The following study was approved by the Institutional Animal Care and Use Committee at Johns Hopkins University School of Medicine (RA14M347). Experimental animals were housed in a specific pathogen-free facility and fed a standard diet. All animals used in this study were 6–9-week old female Lewis rats (100–180 g).

Surgical procedures

Single-level bilateral posterolateral intertransverse process lumbar spinal fusion surgery was performed, as described previously [19, 20], on 53 host rats divided into three experimental groups: [A] iliac crest autograft (n = 16), [B] syngeneic iliac crest allograft (n = 19), and [C] syngeneic femoral allograft bone (n = 18). Briefly, host rats were anesthetized via intraperitoneal (IP) injection of ketamine (36 mg/kg) and xylazine (4 mg/kg). The surgical site was shaved and prepped with 70% ethanol and povidone-iodine, and sterile gloves and masks were used by all surgical personnel. The surgical procedure was performed using an operating microscope or surgical loupes at × 2.5 to × 10 magnification. The L4 to L5 vertebral levels were identified by palpation and anatomical landmarks. A dorsal midline skin incision was made centered over the L4-L5 spinous process, and a self-retaining retractor was utilized to retract skin edges. Two paramedian fascial incisions were then made through the lumbar fascia. The intermuscular plane was established between the multifidus and longissimus muscles to expose the transverse processes of L4 to L5 as well as the inter-transverse membrane. Decortication of the transverse processes and lateral pars/facet joints was performed with a motorized burr. The appropriate graft was placed over the entire fusion bed space (L4 to L5) on each side of the spine.
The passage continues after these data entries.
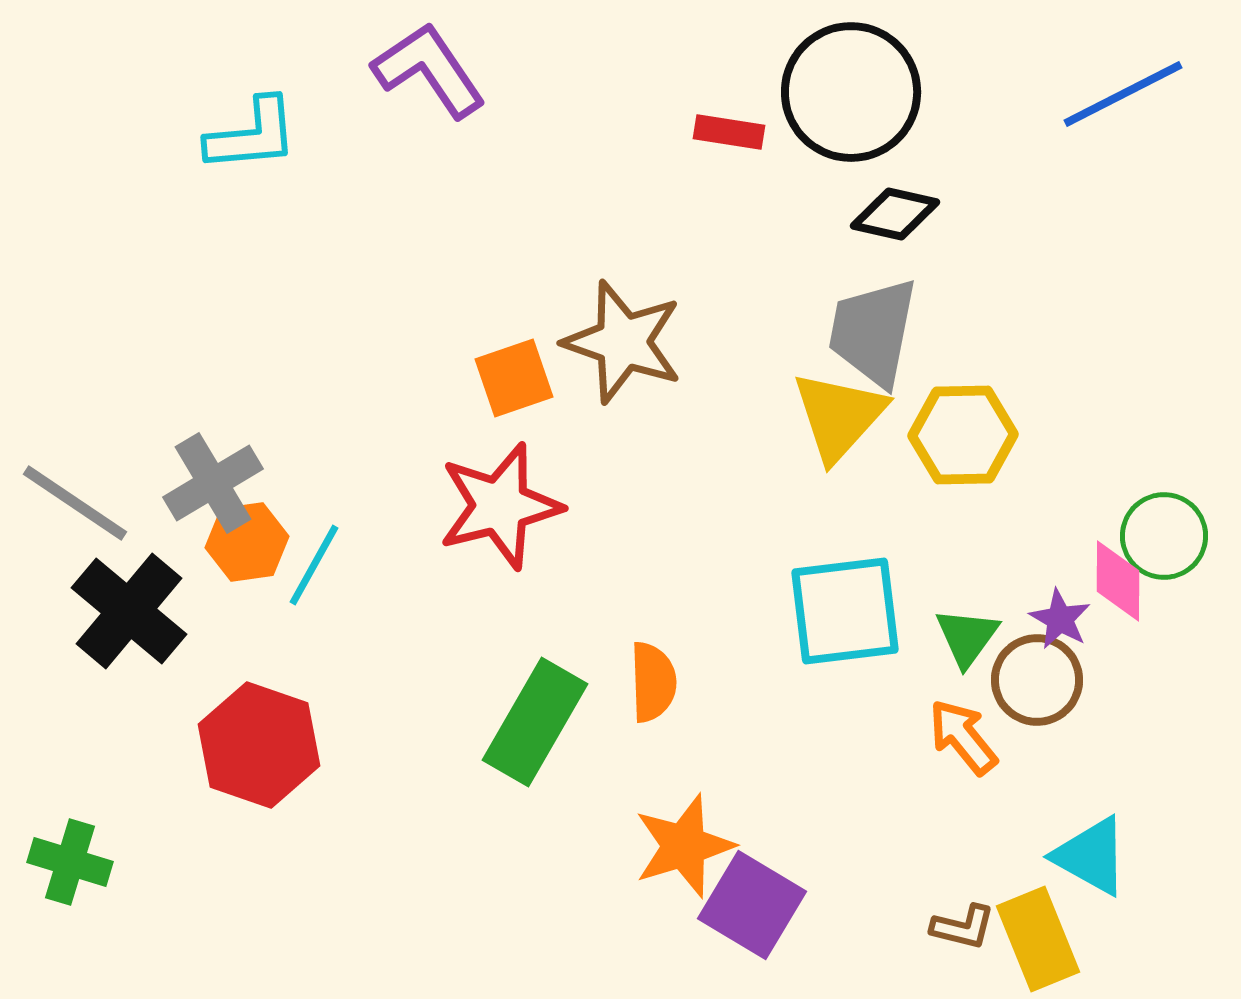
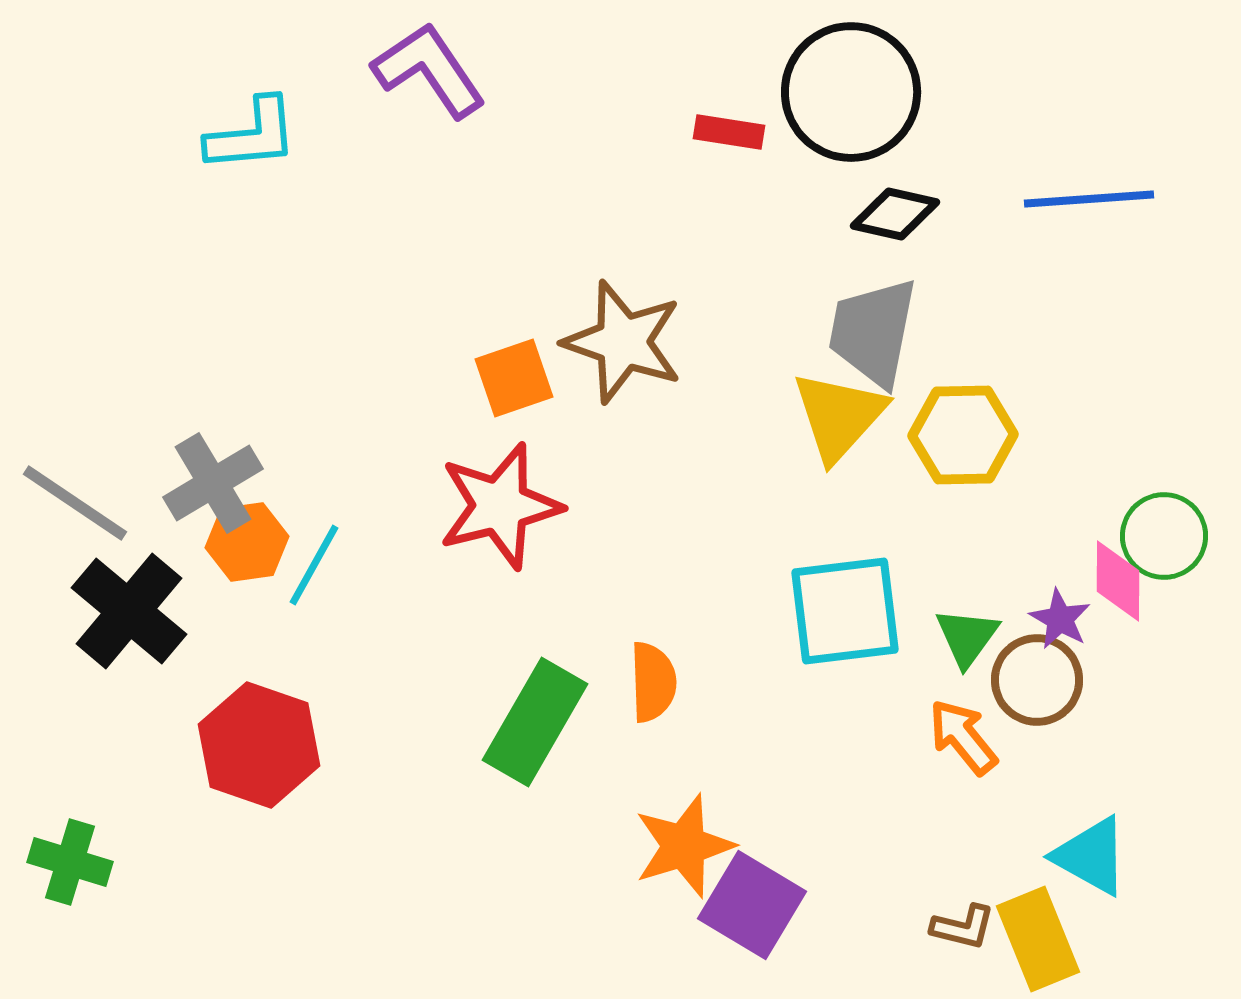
blue line: moved 34 px left, 105 px down; rotated 23 degrees clockwise
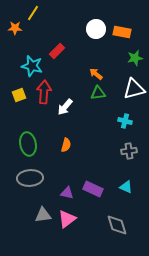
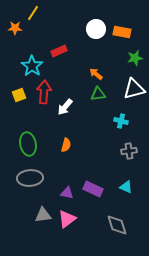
red rectangle: moved 2 px right; rotated 21 degrees clockwise
cyan star: rotated 20 degrees clockwise
green triangle: moved 1 px down
cyan cross: moved 4 px left
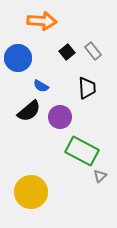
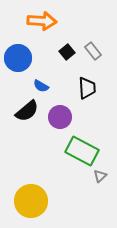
black semicircle: moved 2 px left
yellow circle: moved 9 px down
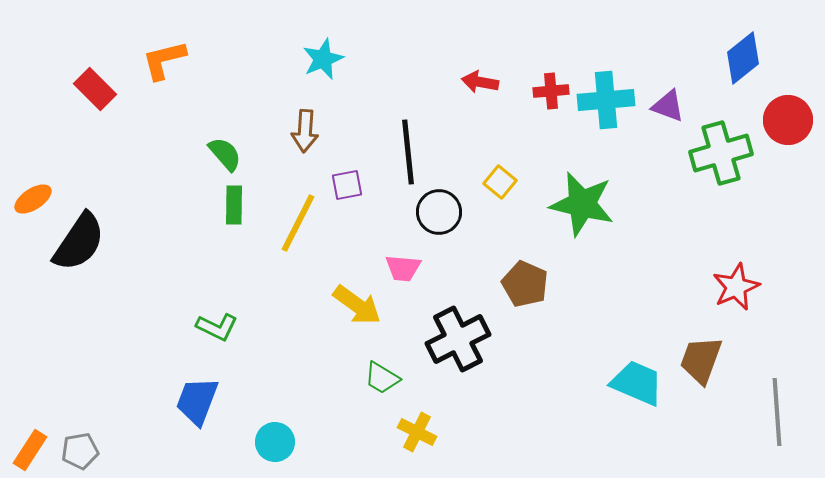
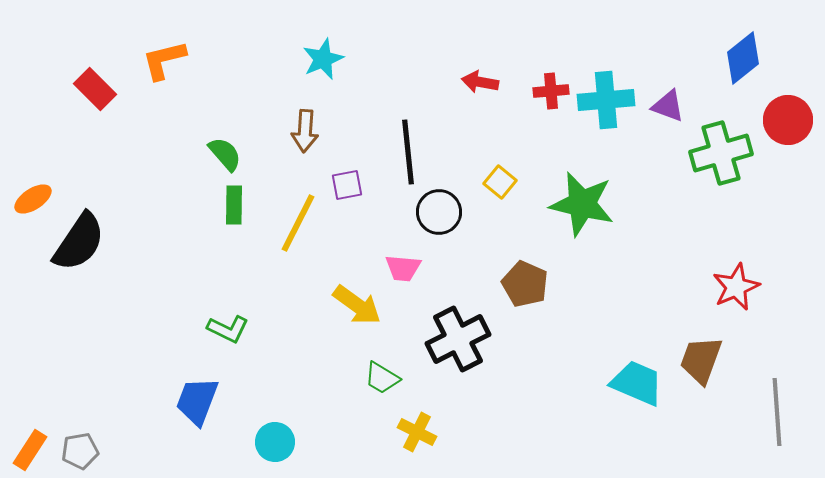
green L-shape: moved 11 px right, 2 px down
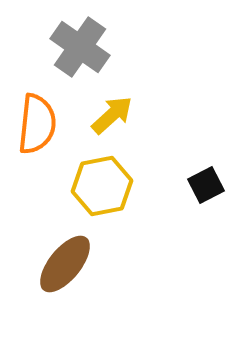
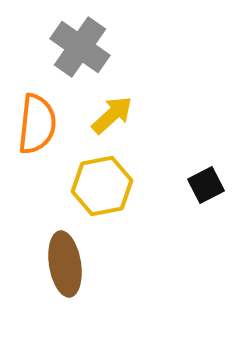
brown ellipse: rotated 48 degrees counterclockwise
In the autograft group [A], the midline incision was extended to the sacrum, and dissection was taken to the iliac crest on each side, and following subperiosteal dissection over the posterior aspect of the iliac crest, a small volume of corticocancellous autograft was harvested with a rongeur. In the syngeneic allograft groups, hips (the ilium down to the acetabulum) [B] and femurs [C] were sterilely isolated from freshly euthanized littermate donors and placed on ice, immediately prior to fusion surgery. In most cases, harvested bone grafts were weighed on a sterile scale. In all cases, isolated bones were morselized with a rongeur prior to implantation to create a homogenous distribution of corticocancellous graft material over the fusion bed.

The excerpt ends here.